Now that we’ve had the opportunity to use them in clinical practice, what place do these drugs have in our armamentarium? Are these drugs living up to their expected potential? Are providers incorporating them into their daily practice?
We went to some leaders in eye care to help answer these questions.
New Glaucoma Drops
• Simbrinza (brinzolamide/brimonidine tartrate 1%/0.2%, Alcon) is the first beta blocker-free, fixed-combination suspension indicated for the reduction of elevated intraocular pressure in patients with primary open-angle glaucoma or ocular hypertension.
In Phase III studies, after six months of treatment, Simbrinza showed it lowered IOP by a mean of 1mm Hg to 3mm Hg more than the administration of either brimonidine tartate 0.2% or brinzolamide 1.0% individually, and a 21% to 35% sustained reduction in baseline IOP.1,2
Although data showing two drugs combined is more effective than either drug administered individually is not exactly groundbreaking, there does still appear to be a useful therapeutic application. The general consensus among those consulted is to use Simbrinza not as first-line therapy but as adjunct therapy, especially for those patients in whom beta blockers are contraindicated and/or have crossed the threshold into multiple medications. The main reason cited was to simplify the instillation regimen: one bottle of Simbrinza TID vs. two bottles of brimonidine tartrate 0.2% and brinzolamide 1.0%. Simbrinza is an expensive combination of two very inexpensive generic drug classes, so keep this in mind if cost is more of a concern than convenience.
Remember that Simbrinza has not yet been studied in patients with kidney disease, so use it with caution as you would use each of the component medications separately. Paul Ajamian, OD, of Atlanta, says, “I have found a nice niche for patients who cannot use a beta blocker for pulmonary or heart reasons. Brinzolamide and brimonidine in one bottle works nicely, and with the Alcon Openings Patient Support Program, you may be able to save your patients some money. It is showing up on more and more formularies as well.”
Paul Karpecki, OD, of Lexington, Ky., agrees, stating that it is surprising how many patients with glaucoma also have pulmonary or heart disease, so the option of a non-beta blocker combination agent seems to fill that role. “I’ve found that in patients with breathing problems, it is a better additional medication to prostaglandin analogs for lowering IOP,” he says. “Patients don’t tend to tolerate more than two bottles total, so I’ve found myself going to combination agents much more often when needing additional IOP reduction.”

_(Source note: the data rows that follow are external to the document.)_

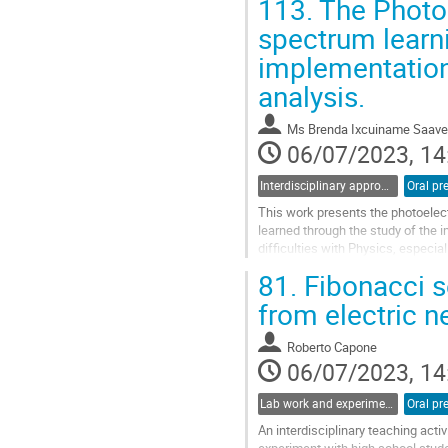
113.
The Photoe
Go
spectrum learni
to
implementation
contribution
page
analysis.
Ms
Brenda Ixcuiname Saave
06/07/2023, 14
Interdisciplinary approaches and physics in STEM education
Oral pr
This work presents the photoelec
learned through the study of the 
difficulties with Physics, especia
complications inherent to the...
81.
Fibonacci se
Go
from electric ne
to
contribution
Roberto Capone
page
06/07/2023, 14
Lab work and experiments in physics education
Oral pr
An interdisciplinary teaching acti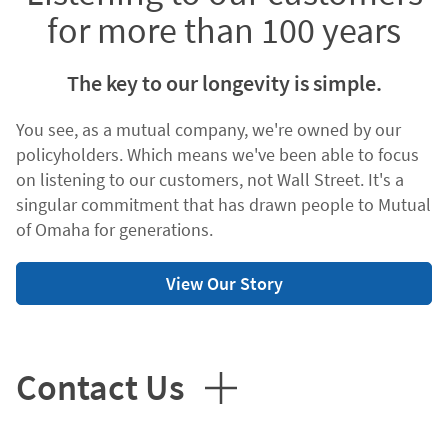
for more than 100 years
The key to our longevity is simple.
You see, as a mutual company, we're owned by our
policyholders. Which means we've been able to focus
on listening to our customers, not Wall Street. It's a
singular commitment that has drawn people to Mutual
of Omaha for generations.
View Our Story
Contact Us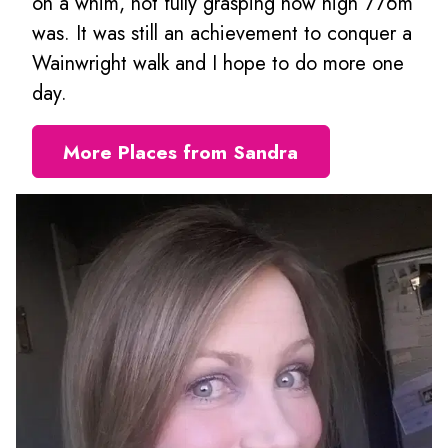
on a whim, not fully grasping how high 776m
was. It was still an achievement to conquer a
Wainwright walk and I hope to do more one
day.
More Places from Sandra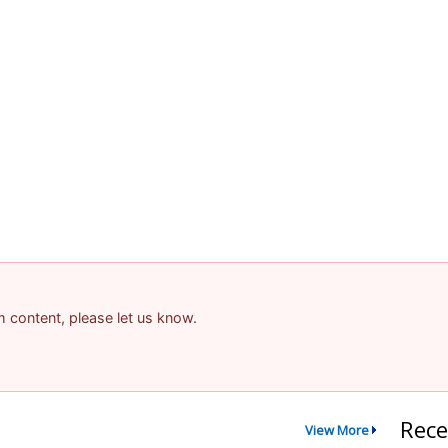
am content, please let us know.
Rece
View More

• Zioptan (tafluprost 0.0015%, Merck) is the first preservative-free prostaglandin analog (PGA) indicated to decrease IOP in patients with primary open-angle glaucoma or ocular hypertension. In a randomized clinical trial with 618 patients completing the study, preservative-free tafluprost lowered IOP as effectively as preservative-free timolol over a three-month period.3 According to clinical studies, preservative-free tafluprost has shown to be just as effective as other prostaglandins in reducing intraocular pressure in patients with open-angle glaucoma or ocular hypertension.11
But besides being preservative-free, there is not much else that separates Zioptan from the other prostaglandin analogs. In Merck’s clinical trials, initial IOPs in the range of 23mm Hg to 26mm Hg were lowered 5mm Hg to 8mm Hg in six-month intervals. Furthermore, it is claimed Zioptan starts reducing IOP approximately two hours after instillation, with the maximum effect achieved in approximately 12 hours.3
Cursory polling of the field indicates there is limited use of this drug. The most frequently stated reason for this is the availability of generic latanoprost 0.05%. That is, when deciding whether to start a patient on a prostaglandin analog, the generic formulation was considered first in efforts to ease the financial burden on patients.

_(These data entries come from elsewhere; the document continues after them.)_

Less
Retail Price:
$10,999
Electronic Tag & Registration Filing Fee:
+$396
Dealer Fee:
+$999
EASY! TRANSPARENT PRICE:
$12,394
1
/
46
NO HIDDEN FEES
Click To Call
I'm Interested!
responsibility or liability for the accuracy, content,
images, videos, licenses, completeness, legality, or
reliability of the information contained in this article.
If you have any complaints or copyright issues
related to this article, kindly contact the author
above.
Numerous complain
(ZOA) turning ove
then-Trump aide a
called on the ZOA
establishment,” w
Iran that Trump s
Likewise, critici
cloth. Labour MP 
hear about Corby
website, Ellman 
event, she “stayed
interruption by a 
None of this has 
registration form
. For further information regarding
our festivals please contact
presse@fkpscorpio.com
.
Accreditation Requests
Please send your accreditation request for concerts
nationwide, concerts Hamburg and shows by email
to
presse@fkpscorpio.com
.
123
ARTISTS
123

Dr. Ajamian raises a good point when discussing the cost of Zioptan: “[It is] a great PGA, and you can get two days (at least four drops) out of every vial, which cuts the cost in half. The discount cards that Merck used to provide made this a $49 drop divided by two because a one-month supply will last two months, which means it’s a preservative-free PGA option for 25 bucks a month.”
Dr. Karpecki adds, “Having a preservative-free glaucoma medication has value, especially if patients are on more than one glaucoma medication. There is a significant level of ocular surface disease in glaucoma patients, and preservative-free medications can help those patients in comfort and sometimes even visual improvement.”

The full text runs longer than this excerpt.